SUPPLIED MATERIAL section start

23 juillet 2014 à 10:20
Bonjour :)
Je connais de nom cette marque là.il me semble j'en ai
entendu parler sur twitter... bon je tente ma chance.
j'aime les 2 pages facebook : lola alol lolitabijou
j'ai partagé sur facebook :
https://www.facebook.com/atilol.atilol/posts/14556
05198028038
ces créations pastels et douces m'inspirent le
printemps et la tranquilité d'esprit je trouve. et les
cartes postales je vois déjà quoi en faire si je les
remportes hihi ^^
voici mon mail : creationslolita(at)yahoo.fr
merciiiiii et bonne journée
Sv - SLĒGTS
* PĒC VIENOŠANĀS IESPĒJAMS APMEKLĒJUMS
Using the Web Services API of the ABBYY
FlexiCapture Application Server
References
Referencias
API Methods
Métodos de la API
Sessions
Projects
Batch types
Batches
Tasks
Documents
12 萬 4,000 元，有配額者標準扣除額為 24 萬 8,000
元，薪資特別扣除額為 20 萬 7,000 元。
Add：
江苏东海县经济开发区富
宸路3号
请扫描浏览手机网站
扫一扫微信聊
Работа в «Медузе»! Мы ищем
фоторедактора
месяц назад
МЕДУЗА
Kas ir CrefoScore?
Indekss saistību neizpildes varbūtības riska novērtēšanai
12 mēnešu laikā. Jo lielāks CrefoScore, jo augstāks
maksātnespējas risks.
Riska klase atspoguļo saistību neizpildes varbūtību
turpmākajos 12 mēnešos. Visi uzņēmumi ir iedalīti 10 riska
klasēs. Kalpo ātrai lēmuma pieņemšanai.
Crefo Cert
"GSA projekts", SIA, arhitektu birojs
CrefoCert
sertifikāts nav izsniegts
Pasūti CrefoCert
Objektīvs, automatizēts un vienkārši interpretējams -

SUPPLIED MATERIAL section end

INSTRUCTIONS TO FOLLOW: Reproduce every record, matching each line exactly.

TASK RESPONSE:
23 juillet 2014 à 10:20
Bonjour :)
Je connais de nom cette marque là.il me semble j'en ai
entendu parler sur twitter... bon je tente ma chance.
j'aime les 2 pages facebook : lola alol lolitabijou
j'ai partagé sur facebook :
https://www.facebook.com/atilol.atilol/posts/14556
05198028038
ces créations pastels et douces m'inspirent le
printemps et la tranquilité d'esprit je trouve. et les
cartes postales je vois déjà quoi en faire si je les
remportes hihi ^^
voici mon mail : creationslolita(at)yahoo.fr
merciiiiii et bonne journée
Sv - SLĒGTS
* PĒC VIENOŠANĀS IESPĒJAMS APMEKLĒJUMS
Using the Web Services API of the ABBYY
FlexiCapture Application Server
References
Referencias
API Methods
Métodos de la API
Sessions
Projects
Batch types
Batches
Tasks
Documents
12 萬 4,000 元，有配額者標準扣除額為 24 萬 8,000
元，薪資特別扣除額為 20 萬 7,000 元。
Add：
江苏东海县经济开发区富
宸路3号
请扫描浏览手机网站
扫一扫微信聊
Работа в «Медузе»! Мы ищем
фоторедактора
месяц назад
МЕДУЗА
Kas ir CrefoScore?
Indekss saistību neizpildes varbūtības riska novērtēšanai
12 mēnešu laikā. Jo lielāks CrefoScore, jo augstāks
maksātnespējas risks.
Riska klase atspoguļo saistību neizpildes varbūtību
turpmākajos 12 mēnešos. Visi uzņēmumi ir iedalīti 10 riska
klasēs. Kalpo ātrai lēmuma pieņemšanai.
Crefo Cert
"GSA projekts", SIA, arhitektu birojs
CrefoCert
sertifikāts nav izsniegts
Pasūti CrefoCert
Objektīvs, automatizēts un vienkārši interpretējams -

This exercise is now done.